Top 5: Tips For Learning The Local Language
Teaching English as a foreign language overseas is a great opportunity to learn a bit of another language, especially if you are in a place with a rarer language that would be difficult or impossible to learn at home. If you’re lucky, your contract will include some free language classes by a native speaker teacher at your school, or the school will give you a discount on lessons. Here’s how to make the most of it all:
1. Take lessons if at all possible. It’s too easy to slack off when you are just learning at home. Being in a class compels you to regularly practice…plus it’s usually fun.
2. Learn some phrases as “chunks” rather than as individual words – you don’t need grammatical explanations for “Can I have..?”, “I like it” and “Where is the..?” in order to use them.
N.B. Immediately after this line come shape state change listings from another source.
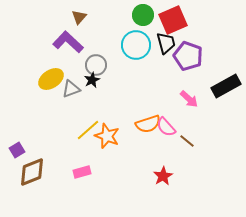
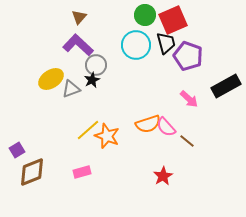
green circle: moved 2 px right
purple L-shape: moved 10 px right, 3 px down
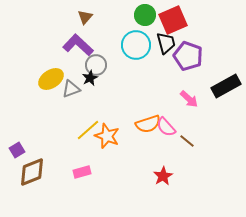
brown triangle: moved 6 px right
black star: moved 2 px left, 2 px up
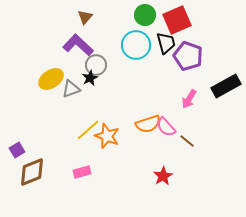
red square: moved 4 px right
pink arrow: rotated 78 degrees clockwise
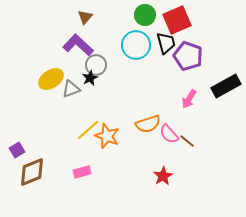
pink semicircle: moved 3 px right, 7 px down
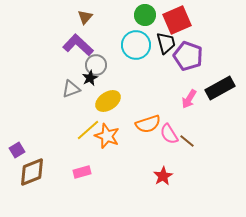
yellow ellipse: moved 57 px right, 22 px down
black rectangle: moved 6 px left, 2 px down
pink semicircle: rotated 10 degrees clockwise
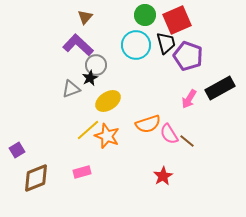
brown diamond: moved 4 px right, 6 px down
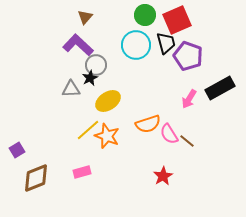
gray triangle: rotated 18 degrees clockwise
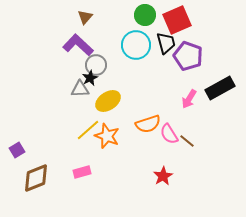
gray triangle: moved 9 px right
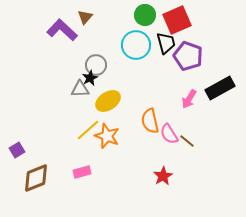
purple L-shape: moved 16 px left, 15 px up
orange semicircle: moved 2 px right, 3 px up; rotated 95 degrees clockwise
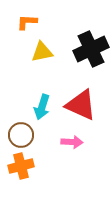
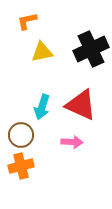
orange L-shape: moved 1 px up; rotated 15 degrees counterclockwise
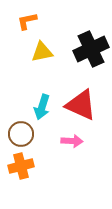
brown circle: moved 1 px up
pink arrow: moved 1 px up
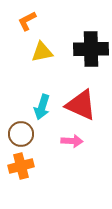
orange L-shape: rotated 15 degrees counterclockwise
black cross: rotated 24 degrees clockwise
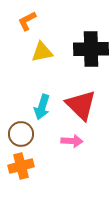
red triangle: rotated 20 degrees clockwise
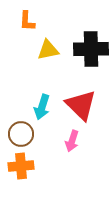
orange L-shape: rotated 60 degrees counterclockwise
yellow triangle: moved 6 px right, 2 px up
pink arrow: rotated 105 degrees clockwise
orange cross: rotated 10 degrees clockwise
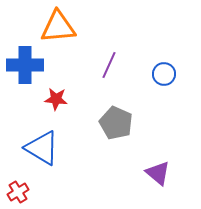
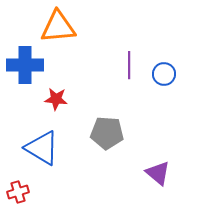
purple line: moved 20 px right; rotated 24 degrees counterclockwise
gray pentagon: moved 9 px left, 10 px down; rotated 20 degrees counterclockwise
red cross: rotated 15 degrees clockwise
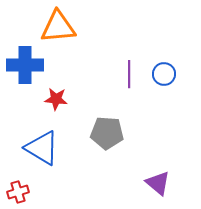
purple line: moved 9 px down
purple triangle: moved 10 px down
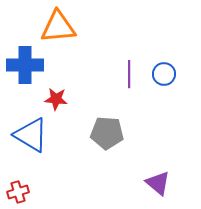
blue triangle: moved 11 px left, 13 px up
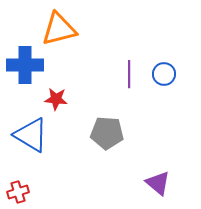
orange triangle: moved 1 px right, 2 px down; rotated 9 degrees counterclockwise
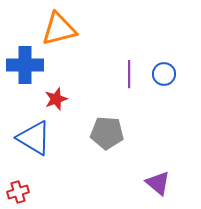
red star: rotated 25 degrees counterclockwise
blue triangle: moved 3 px right, 3 px down
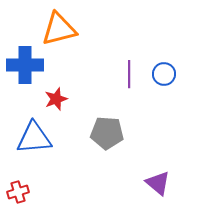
blue triangle: rotated 36 degrees counterclockwise
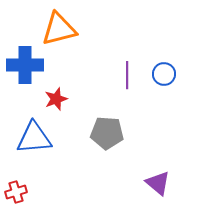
purple line: moved 2 px left, 1 px down
red cross: moved 2 px left
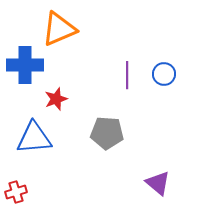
orange triangle: rotated 9 degrees counterclockwise
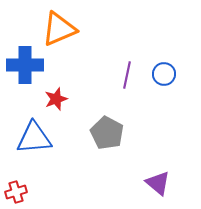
purple line: rotated 12 degrees clockwise
gray pentagon: rotated 24 degrees clockwise
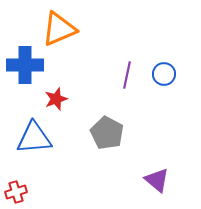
purple triangle: moved 1 px left, 3 px up
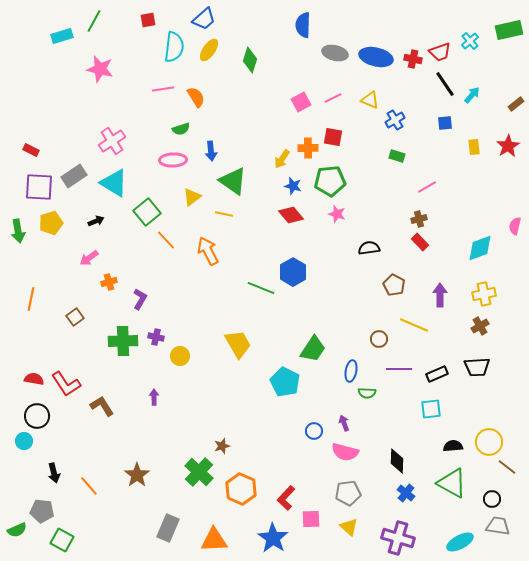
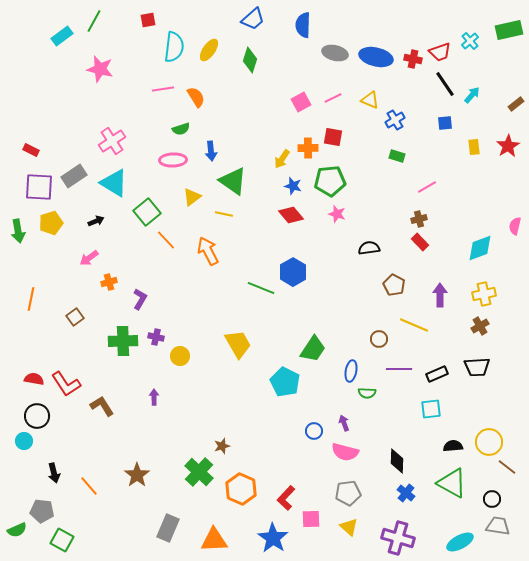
blue trapezoid at (204, 19): moved 49 px right
cyan rectangle at (62, 36): rotated 20 degrees counterclockwise
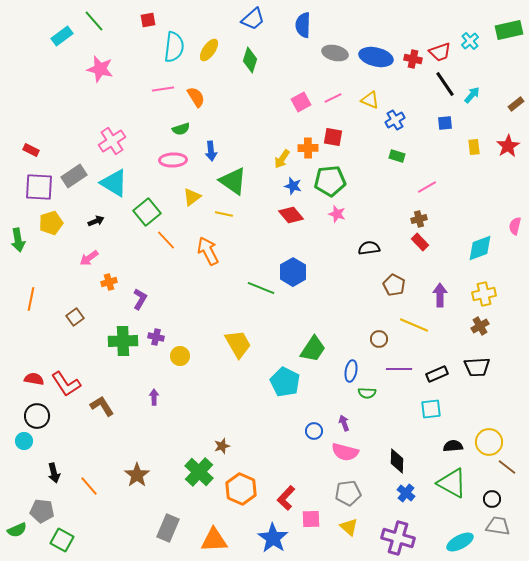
green line at (94, 21): rotated 70 degrees counterclockwise
green arrow at (18, 231): moved 9 px down
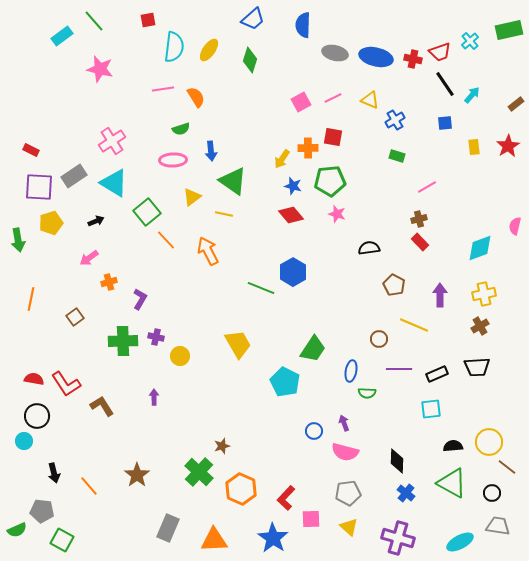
black circle at (492, 499): moved 6 px up
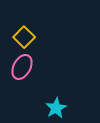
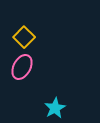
cyan star: moved 1 px left
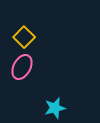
cyan star: rotated 15 degrees clockwise
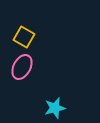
yellow square: rotated 15 degrees counterclockwise
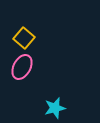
yellow square: moved 1 px down; rotated 10 degrees clockwise
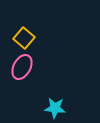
cyan star: rotated 20 degrees clockwise
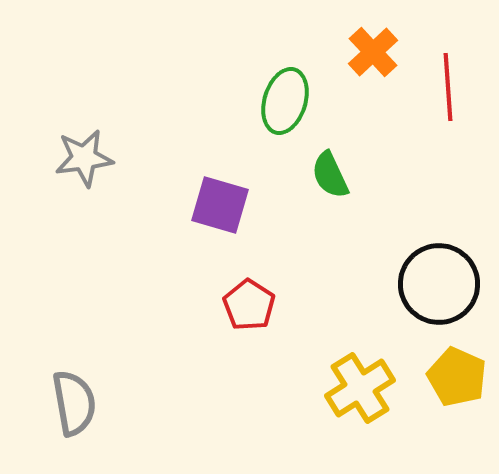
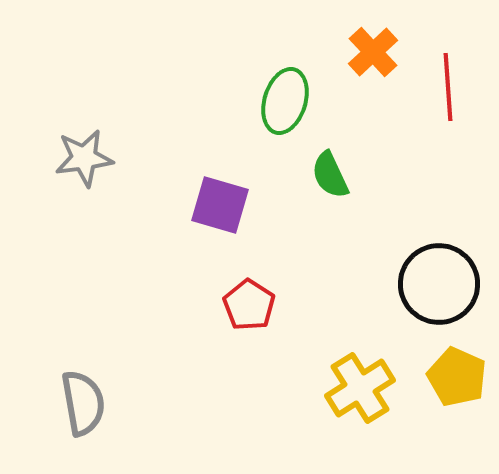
gray semicircle: moved 9 px right
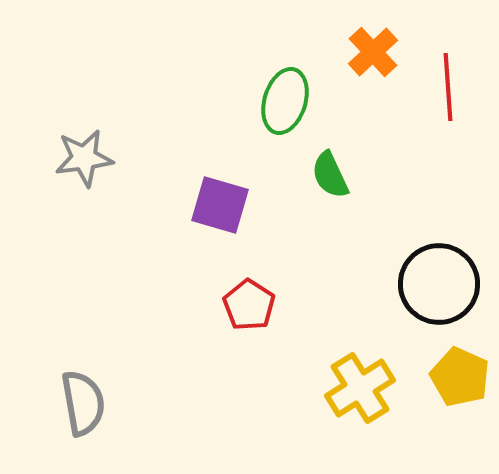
yellow pentagon: moved 3 px right
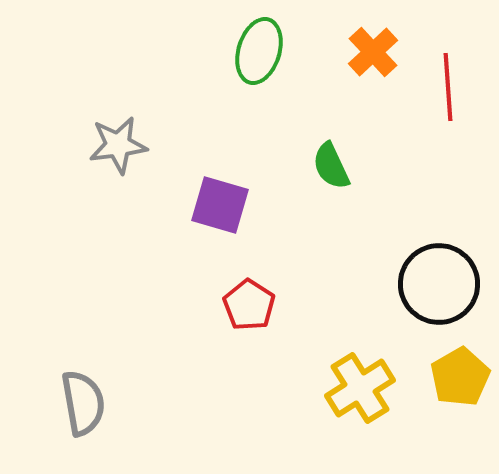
green ellipse: moved 26 px left, 50 px up
gray star: moved 34 px right, 13 px up
green semicircle: moved 1 px right, 9 px up
yellow pentagon: rotated 18 degrees clockwise
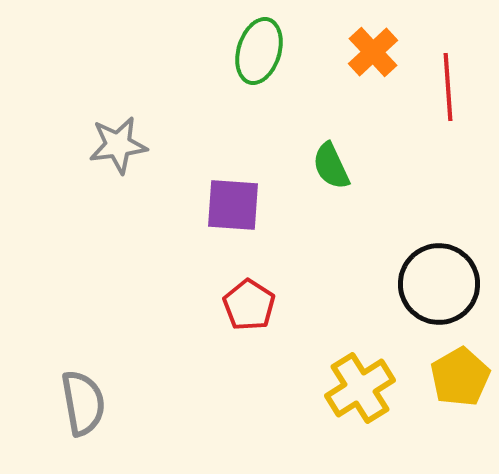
purple square: moved 13 px right; rotated 12 degrees counterclockwise
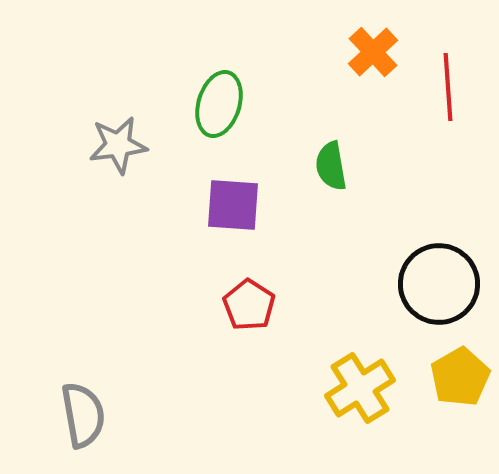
green ellipse: moved 40 px left, 53 px down
green semicircle: rotated 15 degrees clockwise
gray semicircle: moved 12 px down
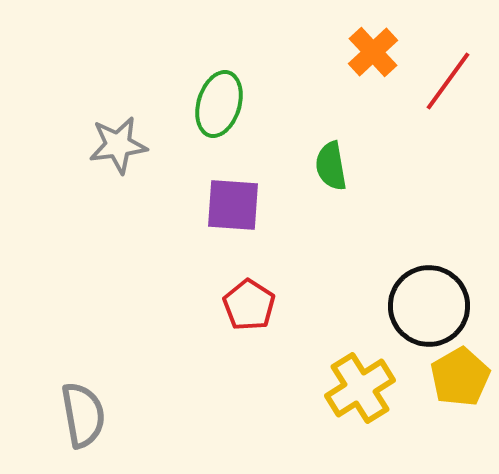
red line: moved 6 px up; rotated 40 degrees clockwise
black circle: moved 10 px left, 22 px down
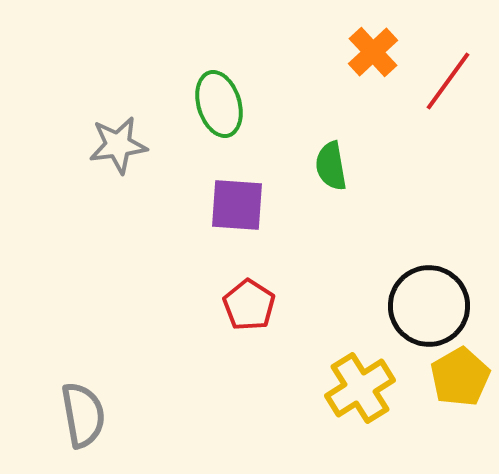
green ellipse: rotated 34 degrees counterclockwise
purple square: moved 4 px right
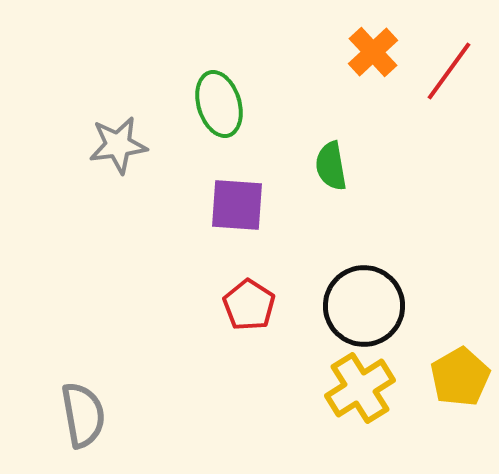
red line: moved 1 px right, 10 px up
black circle: moved 65 px left
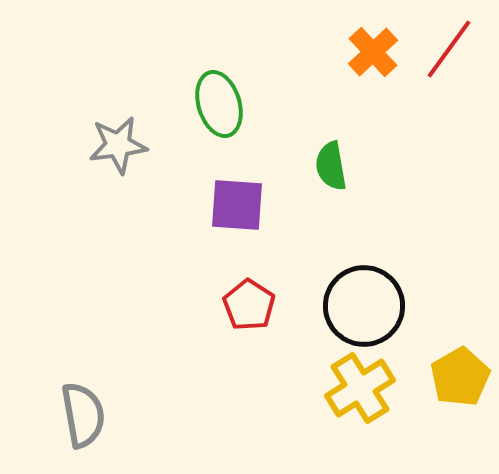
red line: moved 22 px up
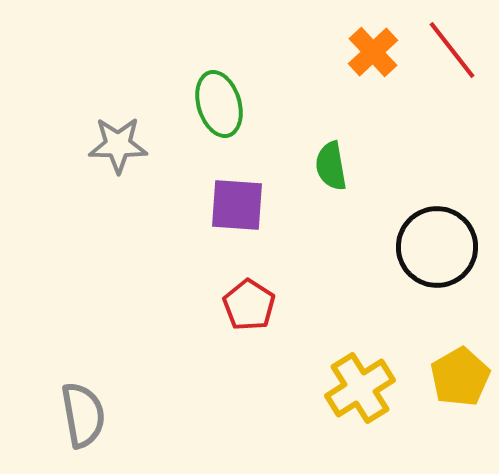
red line: moved 3 px right, 1 px down; rotated 74 degrees counterclockwise
gray star: rotated 8 degrees clockwise
black circle: moved 73 px right, 59 px up
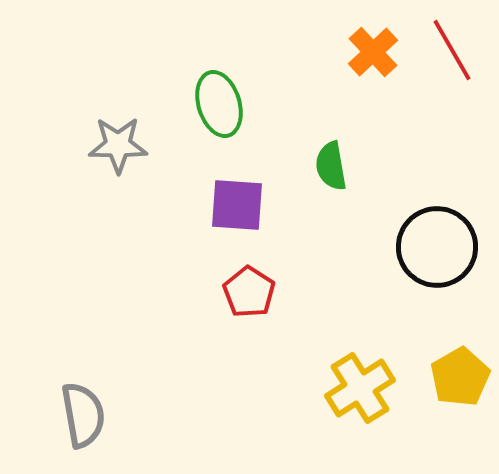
red line: rotated 8 degrees clockwise
red pentagon: moved 13 px up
If you focus on being able to communicate, rather than on total grammatical accuracy (which you are unlikely to attain anyway with simply a year or two), you will have a much more realistic standard to gage your progress.
3. Practice! You may worry about sounding silly but just try not to think about that. You have to practice to get better. Almost everywhere throughout the world, if you are a beginner at the local language, someone will speak more English than you speak of that language…so it is up to you to try to start and continue the conversation in the local language. Locals, especially if their language is not so common, will be pleased that you are trying.
4. Do language exchange. This is where you “trade” English lessons for local language lessons – you meet with a student and half the time speak in English, half the time in the language you are learning. As a teacher, you’ll have access to English language books and teaching materials, but your local language teacher may not -–so bring some beginner English materials (pictures, vocabulary exercises) and do them in the local language. Check out ESL Base’s Language Exchange or My Language Exchange dot com.
5. If you watch English-language dvds, watch them with local language subtitles. I did something like this in Sarajevo and hugely increased my local language vocabulary, though I cheated a bit by studying the language for a year at university before I started teaching.